Protein Linked to Mitochondrial Dysfunction Speeds Up Age-related Eye Disorders in Mice

Mutations in a protein called Tmem135 leads to disrupted mitochondrial activity and accelerates the progression of visual deficiencies, according to a new study.

The paper, “Mouse Tmem135 Mutation Reveals A Mechanism Involving Mitochondrial Dynamics Leading To Age-Dependent Retinal Pathologies,” was published in the journal eLife.

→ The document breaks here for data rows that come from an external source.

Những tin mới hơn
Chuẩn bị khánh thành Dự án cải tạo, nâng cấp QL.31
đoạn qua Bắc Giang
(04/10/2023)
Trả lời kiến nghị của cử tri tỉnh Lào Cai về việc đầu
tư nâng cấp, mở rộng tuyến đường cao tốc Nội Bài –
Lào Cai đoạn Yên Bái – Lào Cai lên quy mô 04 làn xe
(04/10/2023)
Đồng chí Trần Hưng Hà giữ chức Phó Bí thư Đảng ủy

“Age-related macular degeneration (AMD), which affects roughly 11 million people in the U.S. alone, usually leads to loss of central vision — what you see when you look straight ahead — in both eyes,” Akihiro Ikeda, PhD, senior author of the study, said in a news release. “The vision becomes more blurred as time goes on, making it more difficult to read and even recognize people.”

He said there is there is currently no cure for either wet or dry AMD, and no proven medical treatments for dry AMD, which affects about 90 percent of AMD patients.

“Our study presents Tmem135, or the consequences of its defect, as potential new therapy targets for AMD and similar retinal conditions that occur later on in life.”

Tmem135 had already been associated with storage of fat and long life in studies using the worm C. elegans, but the exact role of this protein remained elusive.

Researchers found that mice carrying mutated Tmem135 presented retinal anomalies similar to those observed in mice aging normally, but at an earlier and faster pace. Additional analyses revealed that Tmem135 works by regulating the size of the mitochondria (the cells’ powerhouse) and that mutations in this protein disrupted mitochondrial activity in the retina.

“The regulation of mitochondrial size by Tmem135 determines the sensitivity of cells to environmental stress and the pace of aging in the retina,” said Wei-Hua Lee, the first author of the study. “On the other hand, mutations lead to higher sensitivity to such stress, showing that the protein is critical for protecting against this and for controlling the progression of retinal aging.

According to Lee, these results show that a single mutation can both accelerate aging and lead to age-dependent disease in mice, supporting the view that these two processes may be closely associated.

“Tmem135 may be a key molecule that could tip the normal aging process toward age-dependent diseases and potentially be explored for future treatments,” he said.

Future studies are needed to reveal the exact influence of Tmem135 on the mitochondria, and how that relates to aging and the development of age-related diseases.